Making Patton: A Classic War Film's Epic Journey to the Silver Screen
Forever known for its blazing cinematic image of General George S. Patton (portrayed by George C. Scott) addressing his troops in front of a mammoth American flag, Patton won seven Oscars in 1971, including those for Best Picture and Best Actor. In doing so, it beat out a much-ballyhooed M*A*S*H, irreverent darling of the critics, and grossed $60 million despite an intense anti-war climate. But, as Nicholas Evan Sarantakes reveals, it was a film that almost didn't get made.
Sarantakes offers an engaging and richly detailed production history of what became a critically acclaimed box office hit. He takes readers behind the scenes, even long before any scenes were ever conceived, to recount the trials and tribulations that attended the epic efforts of producer Frank McCarthy—like Patton a U.S. Army general—and Twentieth Century Fox to finally bring Patton to the screen after eighteen years of planning.
Sarantakes recounts how filmmakers had to overcome the reluctance of Patton's family, copyright issues with biographers, competing efforts for a biopic, and Department of Defense red tape. He chronicles the long search for a leading man—including discussions with Burt Lancaster, John Wayne, and even Ronald Reagan—before settling on Scott, a brilliant actor who brought to the part both enthusiasm for the project and identification with Patton's passionate persona. He also tracks the struggles to shoot the movie with a large multinational cast, huge outlays for military equipment, and filming in six countries over a mere six months. And he provides revealing insider stories concerning, for example, Scott's legendary drinking bouts and the origins of and debate over his famous opening monologue.

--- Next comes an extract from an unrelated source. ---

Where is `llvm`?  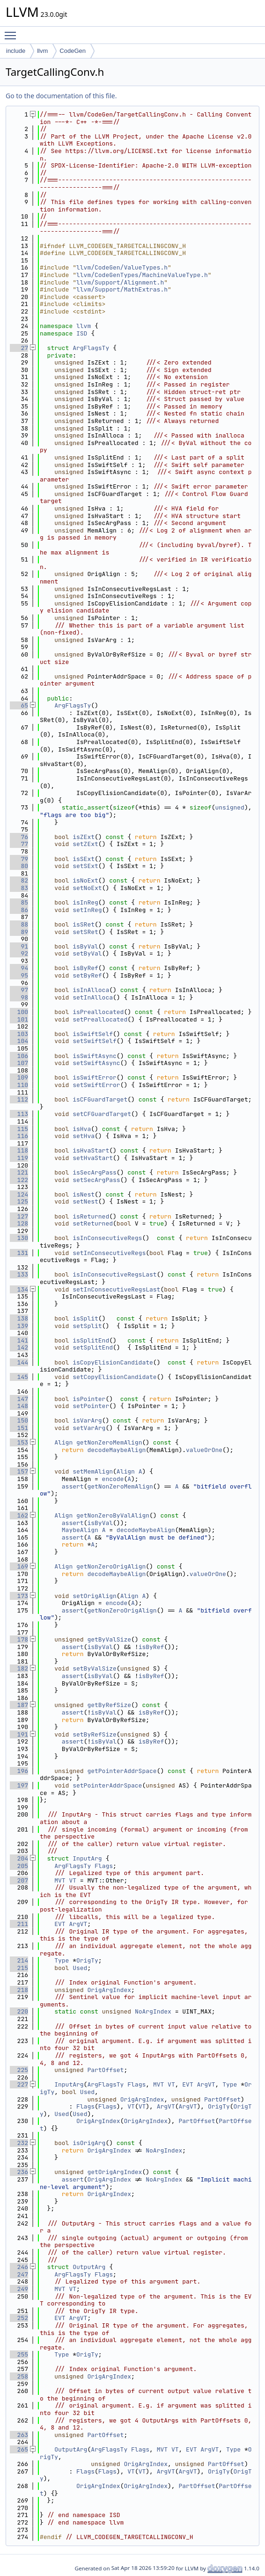
llvm is located at coordinates (42, 50).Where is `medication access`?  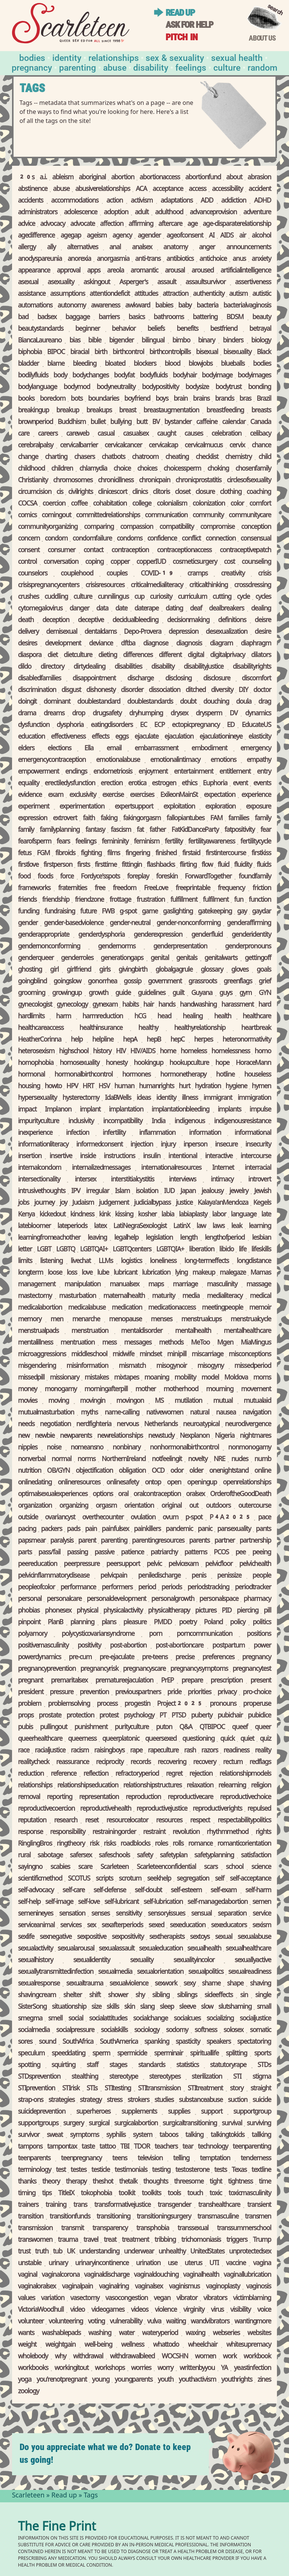
medication access is located at coordinates (172, 1308).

Drawing on extensive research in the papers of Frank McCarthy and director Franklin Schaffner, studio archives, records of the Academy of Motion Picture Arts and Sciences, contemporary journalism, and oral histories, Sarantakes ultimately shows us that Patton is more than just one of the best war films ever made. Culturally, it also spoke to national ideals while exposing complex truths about power in the mid-twentieth century.